Here's something that's true at every outbound call center I've worked with: 60-80% of the leads in the list will never convert. Disconnected numbers, wrong numbers, people who will never buy, numbers that have been called twelve times with no answer. Your agents dial them anyway, because the dialer doesn't know the difference between a lead with a 35% chance of converting and one with a 0.2% chance.
VICIdial's predictive dialer is excellent at keeping agents busy. It's not good at deciding which leads to dial. It works through the hopper in order — list position, maybe randomized, maybe weighted by list priority. But it doesn't know that leads from area code 469 convert at 8.2% while 313 converts at 1.1%. It doesn't know that leads who answered on the first attempt but said "call back later" are 4x more likely to close than leads who went to voicemail three times.
You know all of this intuitively. Your veteran agents know it. But nobody has quantified it, turned it into a number, and fed it back into the dialer.
What You Need
Three months of VICIdial call history (six months is better), Python 3.8+ on any machine that can reach your database, and about four hours. No GPU, no data science team, no PhD.
The Training Data
Pull every lead with a definitive outcome from your database. Join vicidial_list to aggregated call statistics from vicidial_log. For each lead, capture: area code, state, lead source/vendor, total call attempts, human answers, voicemails, no-answers, busys, average talk time, lead age in days, days since last contact, and the target variable — did they convert (SALE, XFER, APPSET) or not.
You need at least 10,000 leads with outcomes for a minimum viable model. 50,000+ gives you a solid one that can capture area-code-level and time-of-day patterns. Under 10,000, keep collecting data for another month — a model trained on thin data gives garbage scores.

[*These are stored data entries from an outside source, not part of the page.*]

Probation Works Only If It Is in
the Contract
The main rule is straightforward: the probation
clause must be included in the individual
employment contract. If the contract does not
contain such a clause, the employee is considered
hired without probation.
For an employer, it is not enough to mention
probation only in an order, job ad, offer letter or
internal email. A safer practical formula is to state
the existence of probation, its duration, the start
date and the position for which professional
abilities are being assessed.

Feature Engineering: Where the Value Lives
Raw data isn't useful to a model. You need features that capture behavioral patterns:
Contact rate — fraction of attempts that reached a human. Leads who've answered before are far more likely to answer again. This is consistently the #1 predictive feature.
Engagement score — logarithm of average talk time. A lead who talked for 3 minutes in a prior call has genuine interest. A lead with 8 seconds of average talk time across 5 calls is hanging up on you.
Lead freshness — exponential decay based on age in days. Fresh leads convert at 2-5x the rate of 90-day-old leads. This decay curve is surprisingly consistent across industries.
Attempt saturation — diminishing returns modeled as 1 - exp(-attempts/5). After 6-8 attempts with no human contact, the probability of ever reaching the lead drops below 3%. There's a point where additional attempts cost more than they're worth.
Time-of-day preference — the split of prior attempts across morning, afternoon, and evening. Some leads only answer during their lunch break. Others only pick up after 5 PM.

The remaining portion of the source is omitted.